À peine avaient-ils fait quelques pas qu’ils entendirent derrière eux le galop précipité d’un cheval.

Ils se retournèrent, don Gregorio revenait sur ses pas en leur faisant signe de l’attendre.

Ils s’arrêtèrent.

— Pardon, messieurs, leur dit-il dès qu’il fut près d’eux ; j’avais oublié de vous dire une chose : nous ne savons pas ce que Dieu nous réserve aux uns ou aux autres, peut-être aujourd’hui nous séparons-nous pour toujours.

— Nul ne le sait, fit Louis en hochant la tête.

— Dans quelque circonstance que vous vous trouviez, messieurs, souvenez-vous que tant que vivra Gregorio Peralta, vous aurez un ami qui sera heureux sur un de vos gestes de verser son sang pour vous, et croyez-le bien, de ma part une pareille offre est strictement vraie.

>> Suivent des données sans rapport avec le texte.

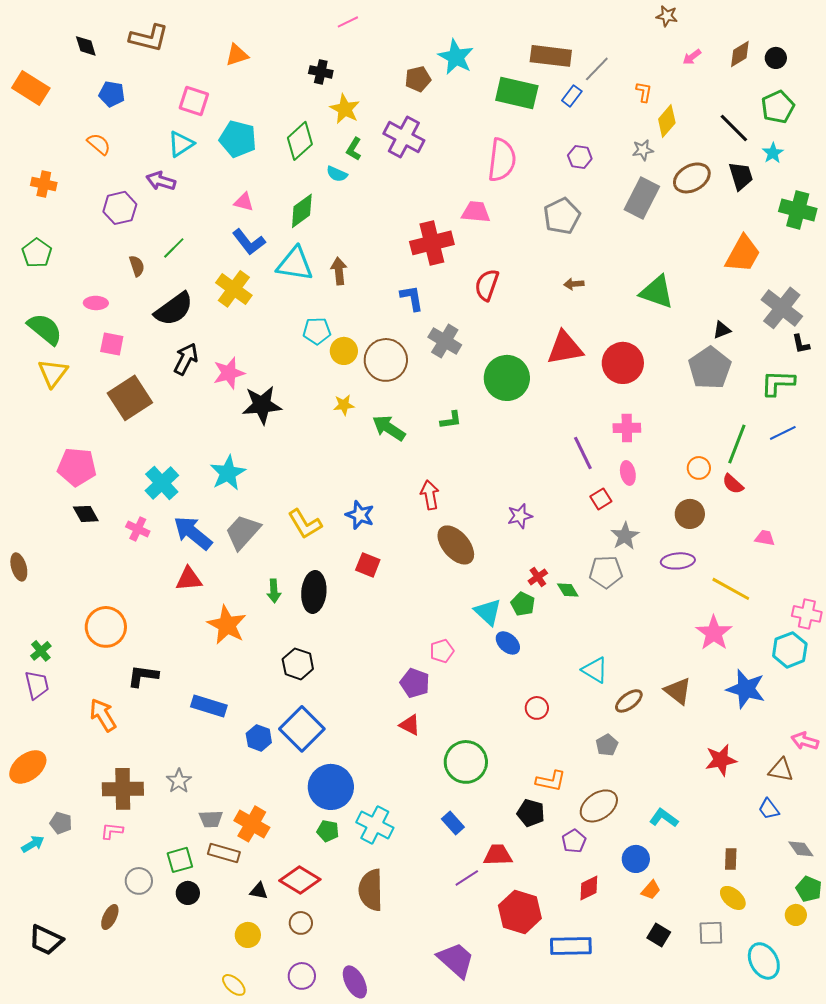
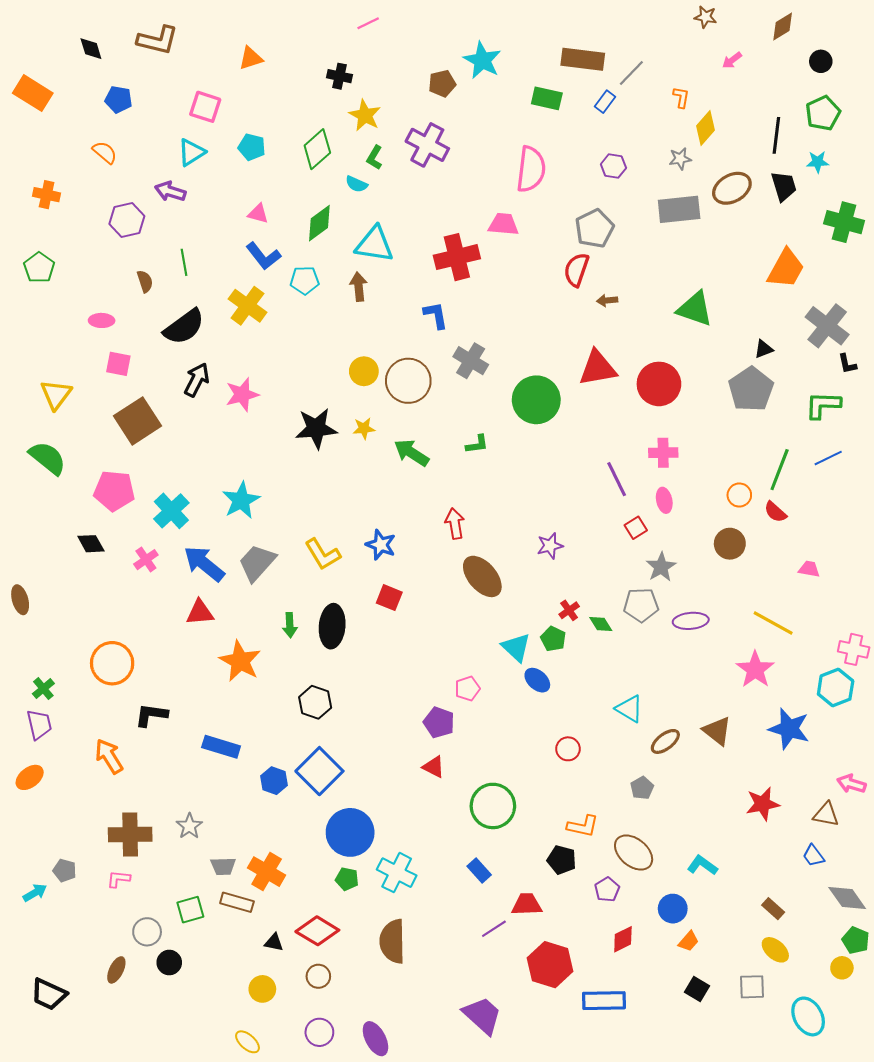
brown diamond: (740, 54) -> (783, 26), moved
green rectangle: (517, 93) -> (547, 98), size x0.7
black line: (734, 128) -> (776, 135), turned 52
cyan pentagon: (238, 139) -> (252, 147), size x0.7
cyan star: (773, 153) -> (818, 162), turned 30
gray rectangle: (642, 198) -> (679, 209), turned 57
green line: (174, 248) -> (184, 262), turned -55
cyan triangle: (295, 264) -> (374, 244), moved
red semicircle: (487, 285) -> (576, 270), moved
green semicircle: (45, 329) -> (48, 458), moved
cyan pentagon: (317, 331) -> (305, 280), moved
black star: (262, 405) -> (316, 428), moved
pink pentagon: (77, 467) -> (114, 491), moved
pink cross: (138, 529) -> (146, 560), turned 30
purple ellipse: (678, 561) -> (691, 621), moved
orange ellipse: (28, 767) -> (30, 777), moved, size x0.7
brown ellipse: (599, 806) -> (634, 853), turned 75
gray diamond: (801, 849) -> (847, 898), size x1.4
brown rectangle: (731, 859) -> (773, 909), turned -50
black circle: (188, 893) -> (169, 963), moved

Et, sans attendre la réponse des jeunes gens, il leur serra les mains et s’éloigna à toute bride.

Les deux Français le suivirent un instant des yeux d’un air pensif, puis ils continuèrent leur route sans échanger une parole.




XXXIII

APRÈS LA BATAILLE.


Pendant quelque temps les jeunes gens suivirent de loin la marche de l’armée chilienne qui, retardée par ses nombreux blessés, n’avançait que lentement mais en bel ordre vers le Biobio.

Ils traversèrent au pas la plaine où la veille s’était livré un combat acharné entre les Indiens et les Chiliens.

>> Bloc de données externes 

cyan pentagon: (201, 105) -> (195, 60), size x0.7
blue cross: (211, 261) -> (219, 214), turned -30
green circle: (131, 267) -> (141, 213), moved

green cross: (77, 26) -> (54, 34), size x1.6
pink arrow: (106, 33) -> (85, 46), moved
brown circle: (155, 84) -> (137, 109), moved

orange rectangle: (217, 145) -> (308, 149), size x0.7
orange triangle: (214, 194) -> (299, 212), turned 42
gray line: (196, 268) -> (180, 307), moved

Rien de si triste, de si lugubre et qui montre mieux le néant des choses humaines qu’un champ de bataille.

La plaine, que les boulets avaient labourée dans tous les sens, était jonchée de cadavres, tombant déjà en putréfaction à cause des rayons incandescents du soleil, et à demi dévorés par les vautours.

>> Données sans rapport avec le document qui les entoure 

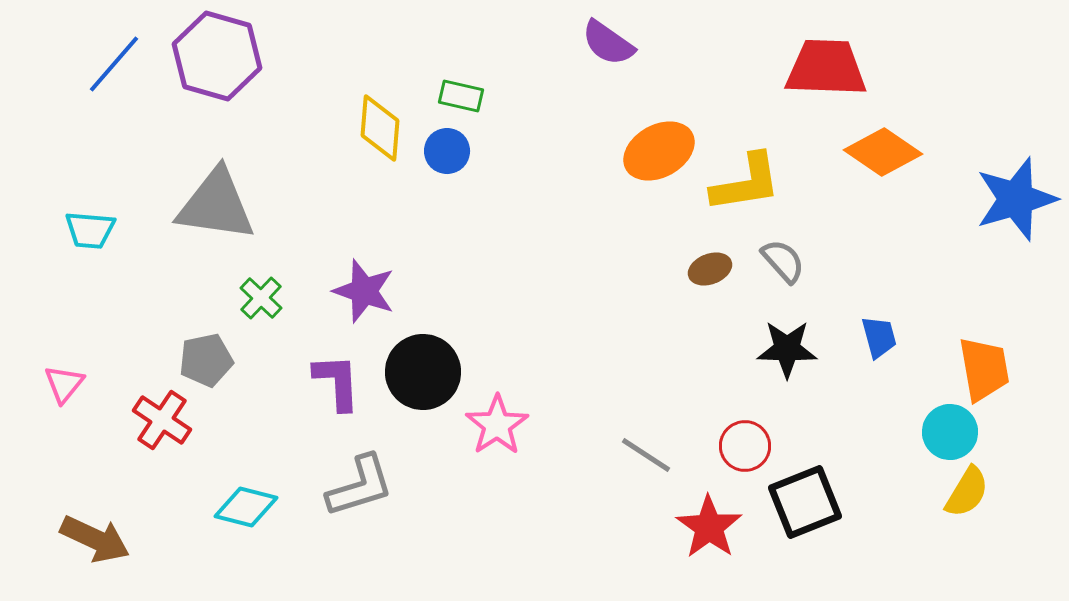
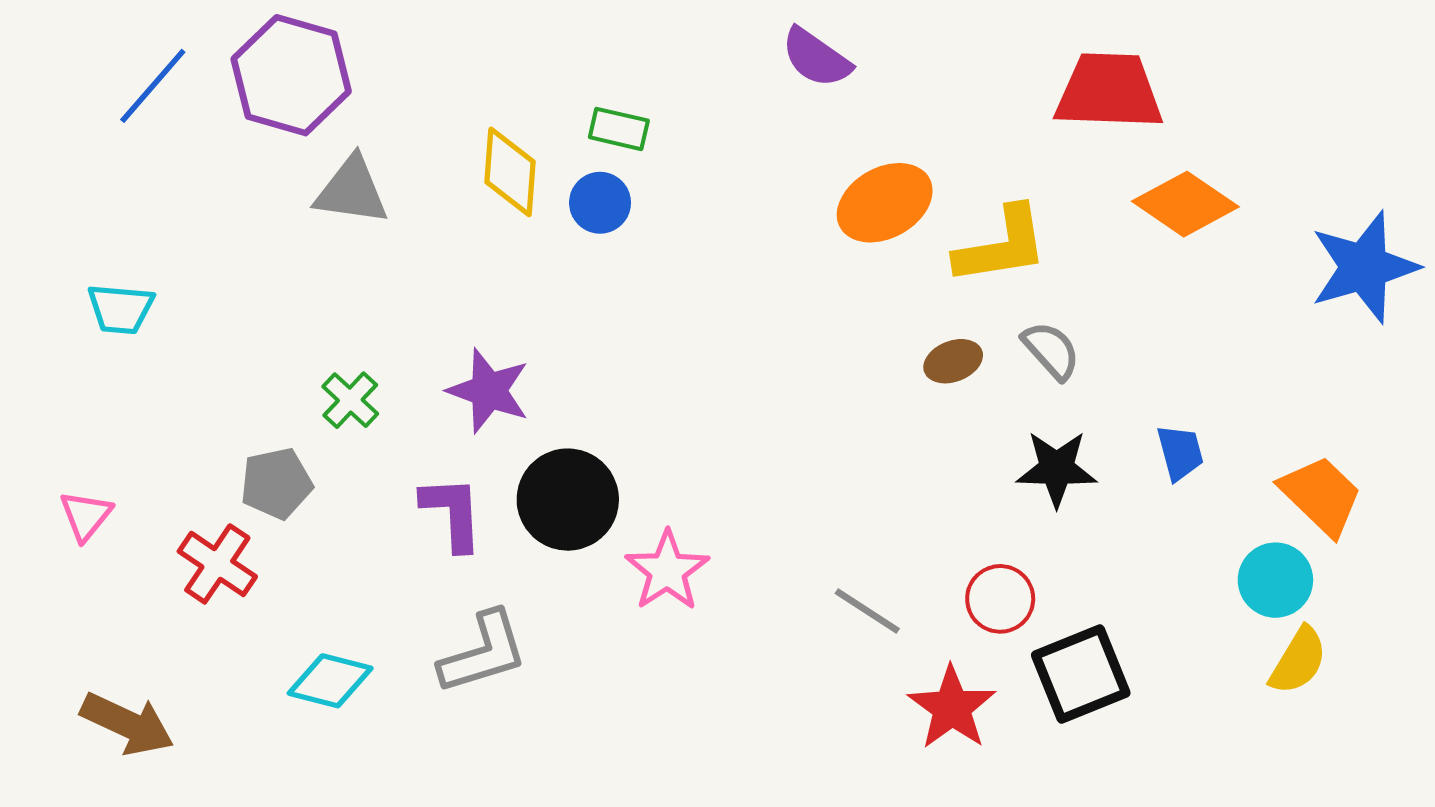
gray triangle: (216, 205) -> (352, 191), moved, size x0.7
orange trapezoid: (984, 369) -> (1321, 495), turned -36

Aux places où la bataille avait été le plus acharnée, des cadavres amoncelés étaient mêlés à des corps de chevaux, des débris d’armes, d’affûts, de caissons ou de projectiles.

Indiens et Chiliens étaient là pêle-mêle, tels que la mort les avait surpris ; tous frappés par devant et serrant encore dans leurs mains raidies des armes désormais inutiles.

Au loin de sinistres silhouettes de loups se dessinaient vaguement, venant avec de sourds glapissements prendre leur part de la curée.

Les jeunes gens s’avançaient, jetant autour d’eux des regards attristés.